Heading up the charge for 2017 is Refo500, an international organization based in Europe and partnered with Protestant and Catholic universities, seminaries, and museums, all jointly planning events and conferences to commemorate the historic and continuing impact of the Reformation.  But even as scholarly attention turns to Luther's contribution to biblical studies and the reception history of his translation, the KJB will not be soon forgotten.  We will certainly hear more on the KJB within its wider European scholarly contexts, as was nicely anticipated at "Translating the Word in the Reformation," hosted by the Society for Reformation Studies at Westminster College, Cambridge, April 13-15, 2011, and at Joanna Weinberg's midsummer conference at Exeter College, Oxford, called, "The King James Bible:  the Scholarly Context."  In the coming conference and publishing venues, we stand to continue broadening knowledge of what is unique about a version that came of age amid the Reformations of Europe, in a world of advancing printing technology and colonial expansion, and also what parallels exist with other major versions of the Bible, such as the Greek Septuagint and the Latin Vulgate, which each took centuries to become more or less standard texts in general use and cast long shadows of influence and controversy. 

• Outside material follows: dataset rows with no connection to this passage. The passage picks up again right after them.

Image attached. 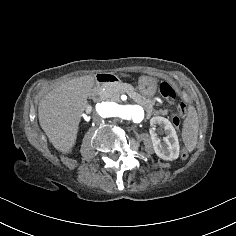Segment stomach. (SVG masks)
I'll use <instances>...</instances> for the list:
<instances>
[{
	"label": "stomach",
	"instance_id": "0dacf381",
	"mask_svg": "<svg viewBox=\"0 0 236 236\" xmlns=\"http://www.w3.org/2000/svg\"><path fill=\"white\" fill-rule=\"evenodd\" d=\"M158 80L153 76L141 75L138 80L140 93L152 95L157 88Z\"/></svg>",
	"mask_w": 236,
	"mask_h": 236
}]
</instances>
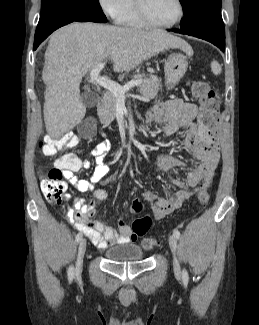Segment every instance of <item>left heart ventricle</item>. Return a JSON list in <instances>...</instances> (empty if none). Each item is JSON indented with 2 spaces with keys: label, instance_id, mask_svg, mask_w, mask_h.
<instances>
[{
  "label": "left heart ventricle",
  "instance_id": "b2bd125f",
  "mask_svg": "<svg viewBox=\"0 0 259 325\" xmlns=\"http://www.w3.org/2000/svg\"><path fill=\"white\" fill-rule=\"evenodd\" d=\"M149 18L158 24L172 22L178 14L175 0H142Z\"/></svg>",
  "mask_w": 259,
  "mask_h": 325
}]
</instances>
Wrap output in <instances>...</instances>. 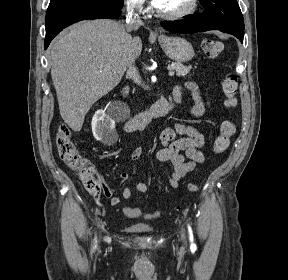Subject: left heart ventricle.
Instances as JSON below:
<instances>
[{
	"label": "left heart ventricle",
	"instance_id": "1",
	"mask_svg": "<svg viewBox=\"0 0 288 280\" xmlns=\"http://www.w3.org/2000/svg\"><path fill=\"white\" fill-rule=\"evenodd\" d=\"M190 0H163L159 9L165 13H176L188 7Z\"/></svg>",
	"mask_w": 288,
	"mask_h": 280
}]
</instances>
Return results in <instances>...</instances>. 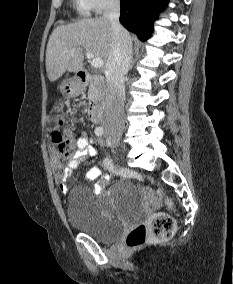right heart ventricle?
I'll list each match as a JSON object with an SVG mask.
<instances>
[{
  "instance_id": "1",
  "label": "right heart ventricle",
  "mask_w": 233,
  "mask_h": 284,
  "mask_svg": "<svg viewBox=\"0 0 233 284\" xmlns=\"http://www.w3.org/2000/svg\"><path fill=\"white\" fill-rule=\"evenodd\" d=\"M77 3V8L79 9L80 12L86 14L89 11V8L85 2V0H76Z\"/></svg>"
}]
</instances>
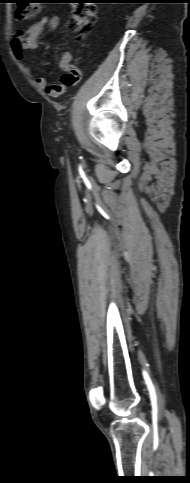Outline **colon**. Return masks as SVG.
Masks as SVG:
<instances>
[{
    "instance_id": "colon-1",
    "label": "colon",
    "mask_w": 190,
    "mask_h": 483,
    "mask_svg": "<svg viewBox=\"0 0 190 483\" xmlns=\"http://www.w3.org/2000/svg\"><path fill=\"white\" fill-rule=\"evenodd\" d=\"M39 0H19L15 15L19 19H31L39 11ZM73 4L72 16L69 18L67 27L77 33L78 39L82 40L96 22V7L88 2L78 1ZM75 77L71 73H65L58 84V89L73 85Z\"/></svg>"
}]
</instances>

It has been exciting, instructive, and rewarding to see scholars and members of the public come together as they did, to celebrate what for many individuals is a complicated relationship to the KJB's text and legacy.  I myself grew up reading and memorizing it as biblical truth and now study and read it with quite a different perspective.  I'm not alone in admiring its literary beauty while at the same time lamenting the oppressive uses to which the KJB has been put.  Perhaps the real significance KJB is its value as a snapshot of one culture's reinvention of the Bible and how it in turn affected the Bible's impact on different cultures, for better or for worse.  If nothing else, these later abuses illustrate the dangers of keeping the Bible in that one snapshot for too long.  It needs to be retranslated and interpreted anew, to ensure that the legacy of the Bible is not just one of tradition and history, but also of liberation and change for the future.